ジローは、その右手が承諾のしるしだと自分も右手を出し、軽く握った。「いや、オレがひとり者でいい加減だったから、ツバメさんのほうがすごく気を付けてくれてます。だから、心配は無いです。大丈夫です。」ツバメも自信ありげにうなずいた。
「そう、良かった。これからもよろしくお願いしますね」そう言ってにっこりとした。その笑顔にジローとツバメはホッとした。

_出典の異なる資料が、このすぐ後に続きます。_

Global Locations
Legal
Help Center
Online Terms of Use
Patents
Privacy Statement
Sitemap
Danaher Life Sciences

「結婚式はどうすんだ」ケンちゃんが唐突に聞いた。「俺、葬式ばっかみてっから、たまには結婚式とかみたいじゃん」
「そんな事、しないよ」ツバメがすぐにそう言った。
「なんだよ、なあ」バレに同意を求めるようにそう言った。「そうか。じゃあ、ウエディングドレスは無理でも、来シーズンに着る新品のライディングスーツ出来てたろ。それを着てこいよ。それでみんなで記念写真撮ろうぜ」
「えー、本気?」
「あったりめえじゃん。なあ」そういってまたバレに同意を求め、「なあ」トシにも同意を求めた。
「ジローさん、うちの家族も呼んでいいですか」
「ああ、もちろん。ずっと世話になってるから、来てくれたらうれしいよ」その答えを聞きながら、トシは外に出て行った。

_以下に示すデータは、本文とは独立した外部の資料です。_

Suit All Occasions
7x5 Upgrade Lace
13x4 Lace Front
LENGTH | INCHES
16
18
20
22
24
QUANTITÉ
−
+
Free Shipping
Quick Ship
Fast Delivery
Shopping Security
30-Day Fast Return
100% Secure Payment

「幸音さん」そう賀茂田が呼んだ。そして何か耳打ちする。
「じゃあ、着替えてこようか」そう言ってツバメと控室に入った。
「新郎は」そう言って見回した。
「バレ、お前のネクタイ貸してみろ」そう言って、ジローに渡した。
「俺もいつもネクタイ持ってるけど、黒だかんな」ケンちゃんがそう言った。
ジローは、息子の典行に電話をした。「なんか、急だけどこんなことになっちゃった。ノリをまた巻き込んじゃうことになって、悪かったな」
「いや、僕もツバメさんと会った時から、そんな予感、有ったから。」そう言って笑い「でも、きっと母さんも女の感ってやつだったんだね」ハハっと声に出して笑った。
ツバメが幸音の白いシュシュにピンクのいこいサーキットのタオルでブーケに似せて花飾りを造り、真新しいライディングスーツで出てきた。簡単な化粧をしたツバメは、綺麗だった。
「ほら、ジローちゃん、横に立って」ケンちゃんに促されて照れながら並んで見せた。
「おい、バレ、お前神父やれよ」
「エー無理だよ」ケンちゃんが無茶を言う。
「みんな、知ってます?こいつ司法試験とかいうの、受かってんですよ。法律の専門家。親も弁護士。」
みんな、へーとかえーとか言って驚いた。
「だからって、無理だよ」
「しょうがねえな。じゃあ、俺が言ってやるよ」そう言ってジローとツバメに向き直った。
「斉藤次郎君、浅野つばめさん。お互いに結婚することを誓いますか。」唐突に言ったケンちゃんの言葉に、一瞬顔を見合わせた後頷いた。
「ハイ!」二人は声を合わせてそう答えた。
「オメデトー」「オメデトーー」賀茂田、トシ、幸音、ケンちゃん、バレ、翔馬、智子、茉莉、桃川、バイト。みながお祝いを言ってくれる。
「ありがとうございます」二人でそう言い、もう一度目を合わせたあと頭を下げた。
「まさかこの子が結婚できるなんて。でも、その相手がこんなに年が離れたおじさんだなんて。あたしのほうが歳が近いんじゃない。あっという間に未亡人になっちゃうんじゃないか。」
「ヤナこと言わないでよ!」
「さっき、ツバメにもそう言われたんだ」ジローはそうバラした。みなが笑った。